Does it Scale

This section makes a case for scaling down the systems engineering resources to accommodate small business. So, how does systems engineering scale down to small business? Systems engineering as a discipline has been used in military and aerospace applications for many years. But these systems are often extremely complex. How do you approach systems engineering for the modest projects of small businesses?

First the projects are smaller.

The budgets are smaller and the resources are fewer. A small business may have a programmer on staff or a designated IT person or both. But usually there are no systems engineers sitting around.

Why won’t the programmer or IT person do the systems engineering? They simply have not been taught. Technically, Designing and programming are two different disciplines.

Programmers, often fancying themselves as designers, are taught to turn the requirements into a specification and build (program) the system according to the specification. But where do the requirements come from. That is definitely not their job. If the requirements don’t exist then the programmer is taught to take initiative and build the product according to prevailing design principals using the state of the art tools. The IT person in a small company is often self taught or right out of school.

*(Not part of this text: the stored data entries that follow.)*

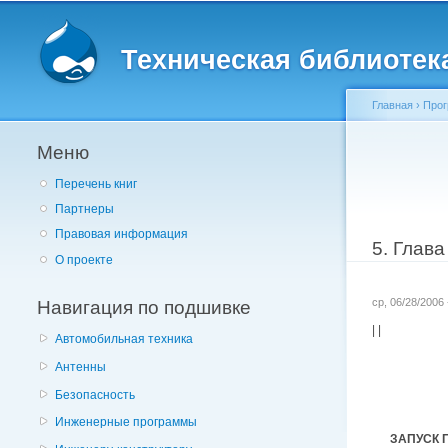
Главное меню
Техническая библиотека 
Главная
›
Прог
Меню
Вы здес
Перечень книг
Партнеры
Правовая информация
5. Глав
О проекте
Навигация по подшивке
ср, 06/28/2006
| |
Автомобильная техника
Антенны
Безопасность
Инженерные программы
ЗАПУСК 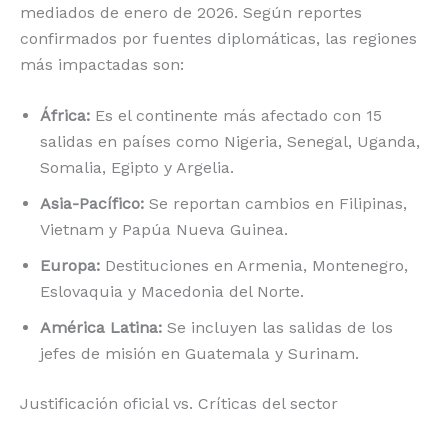
mediados de enero de 2026.
Según reportes
confirmados por fuentes diplomáticas, las regiones
más impactadas son:
África:
Es el continente más afectado con 15
salidas en países como Nigeria, Senegal, Uganda,
Somalia, Egipto y Argelia.
Asia-Pacífico:
Se reportan cambios en Filipinas,
Vietnam y Papúa Nueva Guinea.
Europa:
Destituciones en Armenia, Montenegro,
Eslovaquia y Macedonia del Norte.
América Latina:
Se incluyen las salidas de los
jefes de misión en Guatemala y Surinam.
Justificación oficial vs. Críticas del sector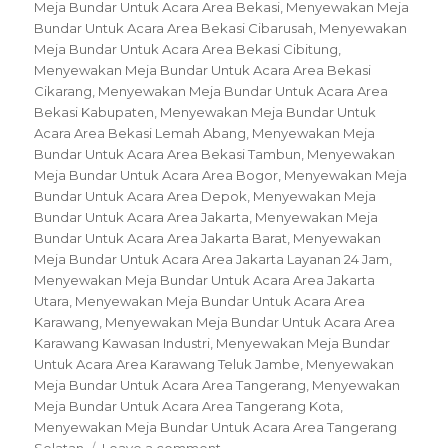
Meja Bundar Untuk Acara Area Bekasi
,
Menyewakan Meja
Bundar Untuk Acara Area Bekasi Cibarusah
,
Menyewakan
Meja Bundar Untuk Acara Area Bekasi Cibitung
,
Menyewakan Meja Bundar Untuk Acara Area Bekasi
Cikarang
,
Menyewakan Meja Bundar Untuk Acara Area
Bekasi Kabupaten
,
Menyewakan Meja Bundar Untuk
Acara Area Bekasi Lemah Abang
,
Menyewakan Meja
Bundar Untuk Acara Area Bekasi Tambun
,
Menyewakan
Meja Bundar Untuk Acara Area Bogor
,
Menyewakan Meja
Bundar Untuk Acara Area Depok
,
Menyewakan Meja
Bundar Untuk Acara Area Jakarta
,
Menyewakan Meja
Bundar Untuk Acara Area Jakarta Barat
,
Menyewakan
Meja Bundar Untuk Acara Area Jakarta Layanan 24 Jam
,
Menyewakan Meja Bundar Untuk Acara Area Jakarta
Utara
,
Menyewakan Meja Bundar Untuk Acara Area
Karawang
,
Menyewakan Meja Bundar Untuk Acara Area
Karawang Kawasan Industri
,
Menyewakan Meja Bundar
Untuk Acara Area Karawang Teluk Jambe
,
Menyewakan
Meja Bundar Untuk Acara Area Tangerang
,
Menyewakan
Meja Bundar Untuk Acara Area Tangerang Kota
,
Menyewakan Meja Bundar Untuk Acara Area Tangerang
Selatan
Leave a comment
on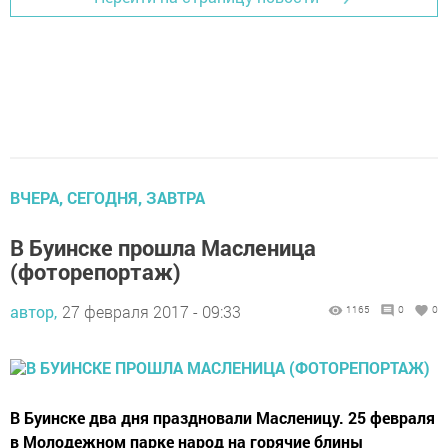
ВЧЕРА, СЕГОДНЯ, ЗАВТРА
В Буинске прошла Масленица
(фоторепортаж)
автор,
27 февраля 2017 - 09:33
1165
0
0
В Буинске два дня праздновали Масленицу. 25 февраля
в Молодежном парке народ на горячие блины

The self taught IT person learns to procure parts and make them work together.

The just graduated IT person has learned to use a particular vendor’s parts and so builds homogeneous systems from parts.

In large companies, one system engineer can help direct the work of 10 or 20 software and hardware designers and programmers. If you have one programmer how do you staff .1 systems engineers? If you don’t then who is going to do the systems engineering? You have to rent one. You contract a systems engineer at the leading edge of a project and have them do the “due diligence” to be certain that the system development is headed in the right direction.

I have said for a long time that left with only two choices given an insufficient budget, I would rather build the right system the wrong way than to build the wrong system the right way. Why? You can often fix a system that has imperfections, but you can rarely make a system (built however elegantly) do something completely different than what it was constructed to do.